Collected data
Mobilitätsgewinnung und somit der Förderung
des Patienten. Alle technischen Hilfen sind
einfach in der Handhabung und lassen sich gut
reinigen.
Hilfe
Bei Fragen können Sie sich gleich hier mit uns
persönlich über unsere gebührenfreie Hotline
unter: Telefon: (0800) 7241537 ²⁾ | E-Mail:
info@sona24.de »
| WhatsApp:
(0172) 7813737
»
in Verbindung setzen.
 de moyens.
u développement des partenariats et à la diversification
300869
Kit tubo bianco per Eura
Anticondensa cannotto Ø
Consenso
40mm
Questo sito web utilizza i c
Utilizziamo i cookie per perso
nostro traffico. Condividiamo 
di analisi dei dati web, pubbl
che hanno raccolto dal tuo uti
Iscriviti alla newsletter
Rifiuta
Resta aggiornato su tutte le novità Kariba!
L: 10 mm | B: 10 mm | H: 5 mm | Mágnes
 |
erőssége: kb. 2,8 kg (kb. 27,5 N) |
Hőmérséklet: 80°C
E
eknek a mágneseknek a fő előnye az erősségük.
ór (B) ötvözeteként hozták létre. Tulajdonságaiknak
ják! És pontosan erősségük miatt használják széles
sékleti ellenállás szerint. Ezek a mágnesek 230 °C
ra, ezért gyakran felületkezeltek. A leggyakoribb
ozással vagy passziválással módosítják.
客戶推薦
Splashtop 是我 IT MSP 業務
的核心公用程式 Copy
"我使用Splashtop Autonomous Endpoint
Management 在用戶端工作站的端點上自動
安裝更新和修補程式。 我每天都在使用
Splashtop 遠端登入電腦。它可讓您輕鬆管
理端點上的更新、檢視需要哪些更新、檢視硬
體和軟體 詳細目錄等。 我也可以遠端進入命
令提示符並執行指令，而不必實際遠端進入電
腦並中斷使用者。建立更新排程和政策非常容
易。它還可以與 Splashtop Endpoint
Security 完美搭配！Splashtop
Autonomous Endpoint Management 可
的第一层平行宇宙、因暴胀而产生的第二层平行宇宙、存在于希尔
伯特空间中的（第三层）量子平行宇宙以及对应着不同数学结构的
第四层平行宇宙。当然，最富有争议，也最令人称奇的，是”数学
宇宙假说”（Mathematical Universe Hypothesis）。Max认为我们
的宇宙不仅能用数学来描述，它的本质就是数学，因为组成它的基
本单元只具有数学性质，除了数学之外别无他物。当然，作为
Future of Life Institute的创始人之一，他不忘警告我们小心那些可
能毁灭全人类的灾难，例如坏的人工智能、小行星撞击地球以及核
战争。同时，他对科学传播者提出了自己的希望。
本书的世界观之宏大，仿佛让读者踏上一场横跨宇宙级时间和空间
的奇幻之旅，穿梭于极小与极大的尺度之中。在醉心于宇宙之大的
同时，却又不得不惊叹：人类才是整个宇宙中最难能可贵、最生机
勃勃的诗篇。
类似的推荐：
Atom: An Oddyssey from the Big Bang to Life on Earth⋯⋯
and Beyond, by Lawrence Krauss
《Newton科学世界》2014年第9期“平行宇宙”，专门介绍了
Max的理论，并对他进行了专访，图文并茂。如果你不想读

**Exercise directions**
Print the data above exactly as it reads.

**Task output**
Mobilitätsgewinnung und somit der Förderung
des Patienten. Alle technischen Hilfen sind
einfach in der Handhabung und lassen sich gut
reinigen.
Hilfe
Bei Fragen können Sie sich gleich hier mit uns
persönlich über unsere gebührenfreie Hotline
unter: Telefon: (0800) 7241537 ²⁾ | E-Mail:
info@sona24.de »
| WhatsApp:
(0172) 7813737
»
in Verbindung setzen.
 de moyens.
u développement des partenariats et à la diversification
300869
Kit tubo bianco per Eura
Anticondensa cannotto Ø
Consenso
40mm
Questo sito web utilizza i c
Utilizziamo i cookie per perso
nostro traffico. Condividiamo 
di analisi dei dati web, pubbl
che hanno raccolto dal tuo uti
Iscriviti alla newsletter
Rifiuta
Resta aggiornato su tutte le novità Kariba!
L: 10 mm | B: 10 mm | H: 5 mm | Mágnes
 |
erőssége: kb. 2,8 kg (kb. 27,5 N) |
Hőmérséklet: 80°C
E
eknek a mágneseknek a fő előnye az erősségük.
ór (B) ötvözeteként hozták létre. Tulajdonságaiknak
ják! És pontosan erősségük miatt használják széles
sékleti ellenállás szerint. Ezek a mágnesek 230 °C
ra, ezért gyakran felületkezeltek. A leggyakoribb
ozással vagy passziválással módosítják.
客戶推薦
Splashtop 是我 IT MSP 業務
的核心公用程式 Copy
"我使用Splashtop Autonomous Endpoint
Management 在用戶端工作站的端點上自動
安裝更新和修補程式。 我每天都在使用
Splashtop 遠端登入電腦。它可讓您輕鬆管
理端點上的更新、檢視需要哪些更新、檢視硬
體和軟體 詳細目錄等。 我也可以遠端進入命
令提示符並執行指令，而不必實際遠端進入電
腦並中斷使用者。建立更新排程和政策非常容
易。它還可以與 Splashtop Endpoint
Security 完美搭配！Splashtop
Autonomous Endpoint Management 可
的第一层平行宇宙、因暴胀而产生的第二层平行宇宙、存在于希尔
伯特空间中的（第三层）量子平行宇宙以及对应着不同数学结构的
第四层平行宇宙。当然，最富有争议，也最令人称奇的，是”数学
宇宙假说”（Mathematical Universe Hypothesis）。Max认为我们
的宇宙不仅能用数学来描述，它的本质就是数学，因为组成它的基
本单元只具有数学性质，除了数学之外别无他物。当然，作为
Future of Life Institute的创始人之一，他不忘警告我们小心那些可
能毁灭全人类的灾难，例如坏的人工智能、小行星撞击地球以及核
战争。同时，他对科学传播者提出了自己的希望。
本书的世界观之宏大，仿佛让读者踏上一场横跨宇宙级时间和空间
的奇幻之旅，穿梭于极小与极大的尺度之中。在醉心于宇宙之大的
同时，却又不得不惊叹：人类才是整个宇宙中最难能可贵、最生机
勃勃的诗篇。
类似的推荐：
Atom: An Oddyssey from the Big Bang to Life on Earth⋯⋯
and Beyond, by Lawrence Krauss
《Newton科学世界》2014年第9期“平行宇宙”，专门介绍了
Max的理论，并对他进行了专访，图文并茂。如果你不想读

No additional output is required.